Delay berujung cegat pesawat, DPR desak Kemenhub cabut izin Lion Air

Alasan DPR, Lion Air punya rekam jejak panjang soal kasus delay.

Rizky Andwika
Oleh Rizky Andwika - Reporter
Delay berujung cegat pesawat, DPR desak Kemenhub cabut izin Lion Air
Pesawat Lion Air. ©2013 Merdeka.com/imam buhori

Anggota Komisi V DPR Nizar Zahro mendesak Kementerian Perhubungan membekukan izin operasional maskapai Lion Air lantaran maskapai tersebut berulang kali mengalami delay parah. Kejadian terbaru pada akhir pekan lalu di mana Lion Air kembali delay hingga enam jam.

Kondisi ini menyulut emosi penumpang hingga mereka nekat mencegat pesawat Lion yang hendak lepas landas. "Kemenhub harus tegas bahkan bisa cabut izinnya," kata Nizar saat dihubungi di Jakarta, Senin (23/11).

Dia menilai delay atau keterlambatan penerbangan yang terjadi pada Lion Air bukan kebetulan. Menurutnya, maskapai milik Anggota Dewan Pertimbangan Presiden, Rusdi Kirana itu punya rekam jejak panjang soal kasus delay. Belum lagi ada co-pilot Lion Air sempat membuat kehebohan di mana salah satu pilotnya menawarkan Pramugari janda sebagai kompensasi bagi penumpang yang terkena delay.

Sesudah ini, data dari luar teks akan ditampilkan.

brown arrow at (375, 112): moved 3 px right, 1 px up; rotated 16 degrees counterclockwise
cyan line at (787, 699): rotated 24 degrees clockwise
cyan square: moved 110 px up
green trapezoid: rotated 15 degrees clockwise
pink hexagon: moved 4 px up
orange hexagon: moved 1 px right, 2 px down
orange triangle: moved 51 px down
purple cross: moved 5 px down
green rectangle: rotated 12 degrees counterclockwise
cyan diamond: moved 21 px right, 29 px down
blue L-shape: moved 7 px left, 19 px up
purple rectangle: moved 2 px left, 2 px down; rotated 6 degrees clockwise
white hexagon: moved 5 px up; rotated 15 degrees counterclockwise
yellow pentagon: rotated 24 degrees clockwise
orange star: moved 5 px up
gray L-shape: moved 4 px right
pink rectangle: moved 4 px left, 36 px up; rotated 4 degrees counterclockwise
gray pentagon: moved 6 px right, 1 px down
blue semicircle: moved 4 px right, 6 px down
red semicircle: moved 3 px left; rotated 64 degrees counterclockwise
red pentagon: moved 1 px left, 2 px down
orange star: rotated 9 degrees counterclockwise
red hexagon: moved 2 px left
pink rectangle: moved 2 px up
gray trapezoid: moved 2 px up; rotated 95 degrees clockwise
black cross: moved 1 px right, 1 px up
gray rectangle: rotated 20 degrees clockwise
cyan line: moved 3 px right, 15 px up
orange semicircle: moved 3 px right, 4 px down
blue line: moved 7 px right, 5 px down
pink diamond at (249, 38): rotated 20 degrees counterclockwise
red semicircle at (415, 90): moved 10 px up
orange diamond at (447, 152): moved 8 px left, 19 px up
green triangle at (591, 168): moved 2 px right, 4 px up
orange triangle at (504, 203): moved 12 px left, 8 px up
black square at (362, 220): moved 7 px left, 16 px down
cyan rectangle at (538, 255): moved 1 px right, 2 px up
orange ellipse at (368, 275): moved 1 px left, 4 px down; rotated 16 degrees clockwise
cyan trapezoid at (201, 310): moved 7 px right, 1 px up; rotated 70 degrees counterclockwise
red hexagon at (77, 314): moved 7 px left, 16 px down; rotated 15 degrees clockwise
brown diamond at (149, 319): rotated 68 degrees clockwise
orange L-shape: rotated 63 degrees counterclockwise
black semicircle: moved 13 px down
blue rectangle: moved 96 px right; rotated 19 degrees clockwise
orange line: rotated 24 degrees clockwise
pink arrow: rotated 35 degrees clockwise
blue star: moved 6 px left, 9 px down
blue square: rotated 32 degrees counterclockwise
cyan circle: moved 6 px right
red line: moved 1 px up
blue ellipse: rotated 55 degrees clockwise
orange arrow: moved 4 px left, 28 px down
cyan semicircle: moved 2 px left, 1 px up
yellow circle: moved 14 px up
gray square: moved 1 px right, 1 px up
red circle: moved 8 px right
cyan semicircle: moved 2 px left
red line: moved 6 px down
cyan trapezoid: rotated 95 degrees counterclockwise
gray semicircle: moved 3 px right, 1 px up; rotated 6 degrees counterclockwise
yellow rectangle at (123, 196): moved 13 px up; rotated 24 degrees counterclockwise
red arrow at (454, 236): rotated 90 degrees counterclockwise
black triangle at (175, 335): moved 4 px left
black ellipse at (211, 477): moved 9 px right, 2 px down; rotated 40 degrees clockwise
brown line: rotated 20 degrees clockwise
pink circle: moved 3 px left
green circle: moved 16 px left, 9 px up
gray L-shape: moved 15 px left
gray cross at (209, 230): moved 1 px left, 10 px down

"Ini catatan buruk bagi penerbangan Indonesia. Termasuk tindakan senonoh itu, regulator harus cabut izinnya," tegasnya.

Seperti diketahui, pesawat Lion Air 898 rute Jakarta-Makassar di Bandara Soekarno-Hatta kemarin mengalami delay berjam-jam. Hal itu mengakibatkan para penumpang emosi dan mencegat pesawat Lion lain dengan rute yang sama yang hendak lepas landas.

"Betul, ada delay yang lama. Cukup panjang dari seharusnya take off pukul 05.00 WIB, tetapi baru pukul 11.00 WIB. Itu yang menyebabkan penumpang emosi," kata Staf Khusus Menteri Perhubungan, Hadi M Djuardi ketika dihubungi, Minggu (22/11).

Hasil penyelidikan awal, delay itu disebabkan pihak Lion Air meminta ganti pesawat dari 737-190 kepada airbus A330-350. Selain itu, kata Hadi, pesawat airbus yang diminta ganti pun merupakan pesawat baru yang belum pernah dioperasikan.

Hadi menduga manajemen Lion Air tidak ada koordinasi dengan bagian penjualan tiket yang akhirnya penjualan tiket melebihi dari kapasitas seat.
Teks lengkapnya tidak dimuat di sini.